SWI-Prolog / packages-sgml

The SWI-Prolog SGML/XML/HTML parser
4 stars 10 forks source link

Parser does not correctly parse empty comments #25

Closed thetrime closed 5 years ago

thetrime commented 5 years ago

Based on my reading of https://www.w3.org/TR/xml/#sec-comments it would seem that this is a valid (but empty) comment:

<!---->

Since there's just a requirement that we read 0 or more non-hyphen characters (or rather, 0 or more sets of characters which do not comprise two consecutive hyphens) followed by two hyphens and a close bracket.

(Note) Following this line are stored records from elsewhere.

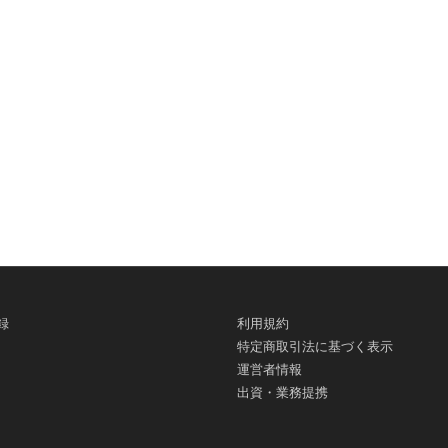
録
利用規約
特定商取引法に基づく表示
運営者情報
出資・業務提携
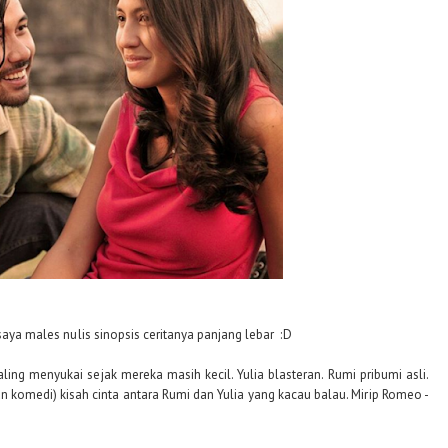
 saya males nulis sinopsis ceritanya panjang lebar :D
saling menyukai sejak mereka masih kecil. Yulia blasteran. Rumi pribumi asli.
 komedi) kisah cinta antara Rumi dan Yulia yang kacau balau. Mirip Romeo -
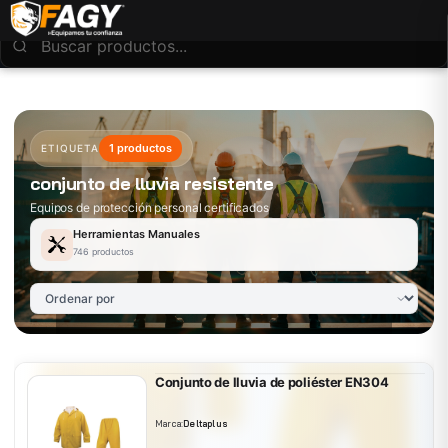
1 productos
ETIQUETA
conjunto de lluvia resistente
Equipos de protección personal certificados
Herramientas Manuales
746 productos
Conjunto de lluvia de poliéster EN304
Marca:
Deltaplus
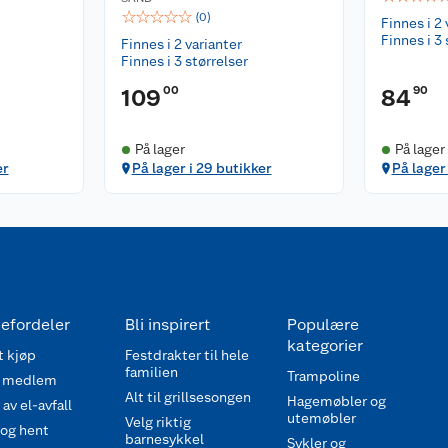
☆
☆
☆
☆
☆
(
0
)
Finnes i 2 
Finnes i 3 
Finnes i 2 varianter
Finnes i 3 størrelser
00
90
109
84
På lager
På lager
er
På lager i 29 butikker
På lager 
efordeler
Bli inspirert
Populære
kategorier
 kjøp
Festdrakter til hele
familien
Trampoline
 medlem
Alt til grillsesongen
Hagemøbler og
av el-avfall
utemøbler
Velg riktig
 og hent
barnesykkel
Sykler og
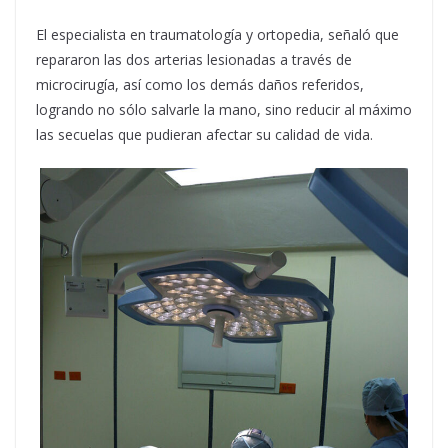
El especialista en traumatología y ortopedia, señaló que
repararon las dos arterias lesionadas a través de
microcirugía, así como los demás daños referidos,
logrando no sólo salvarle la mano, sino reducir al máximo
las secuelas que pudieran afectar su calidad de vida.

However, the SGML parser doesn't seem to work this way - instead, when parsing a document like

<!----><foo></foo>

it seems to think the comment is not closed:

?- open_string("<!----><foo></foo>", S), load_structure(S, Term, []).
ERROR: SGML2PL(sgml): []:1: Unexpected end-of-file in comment
S = $stream_reference('<stream>(0x7fa9cab6c5a0)'),
Term = [].

This can be corrected pretty easily if we go from S_CMTO directly to S_CMT after consuming a hyphen. Currently we go into some intermediate state S_CMT1, which then immediately moves into S_CMT after consuming (any) character - I'm not sure if there's a motivation for that or if it's just a bug.

I'll provide a pull request shortly